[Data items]
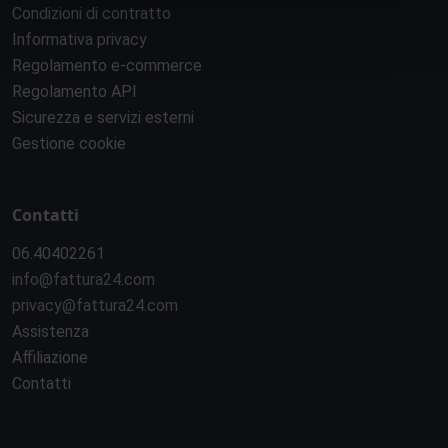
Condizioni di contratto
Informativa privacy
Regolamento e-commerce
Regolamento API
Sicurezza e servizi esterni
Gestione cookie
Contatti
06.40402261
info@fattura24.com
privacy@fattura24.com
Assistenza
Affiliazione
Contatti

==

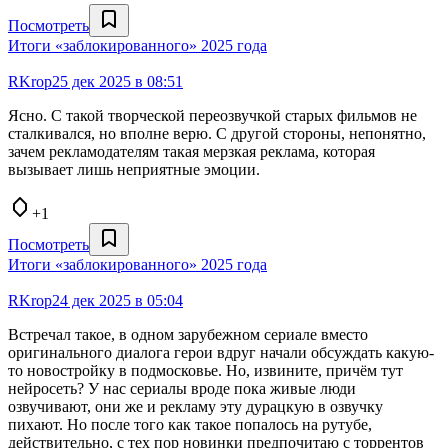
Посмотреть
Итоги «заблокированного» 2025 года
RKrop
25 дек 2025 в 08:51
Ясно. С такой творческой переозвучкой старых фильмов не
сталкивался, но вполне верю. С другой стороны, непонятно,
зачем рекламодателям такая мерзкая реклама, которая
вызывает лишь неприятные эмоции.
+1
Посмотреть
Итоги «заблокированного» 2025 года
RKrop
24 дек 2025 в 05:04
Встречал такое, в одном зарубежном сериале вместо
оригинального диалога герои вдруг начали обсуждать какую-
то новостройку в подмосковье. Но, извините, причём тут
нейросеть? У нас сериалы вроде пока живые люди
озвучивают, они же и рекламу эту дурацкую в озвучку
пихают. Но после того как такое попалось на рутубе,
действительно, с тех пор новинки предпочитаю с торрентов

==

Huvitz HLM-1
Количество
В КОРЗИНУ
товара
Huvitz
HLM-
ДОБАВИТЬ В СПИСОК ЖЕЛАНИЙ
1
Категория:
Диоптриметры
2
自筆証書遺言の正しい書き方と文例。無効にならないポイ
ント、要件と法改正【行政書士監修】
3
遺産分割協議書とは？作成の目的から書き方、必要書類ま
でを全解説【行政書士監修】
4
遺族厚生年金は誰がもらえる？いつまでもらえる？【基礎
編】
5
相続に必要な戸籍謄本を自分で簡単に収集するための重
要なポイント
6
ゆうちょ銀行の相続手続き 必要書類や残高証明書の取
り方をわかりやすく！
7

▶ **EXERCISE**: Extract every line containing the string "privacy" from the data above.

▶ **COMPLETED TASK**:
Informativa privacy
privacy@fattura24.com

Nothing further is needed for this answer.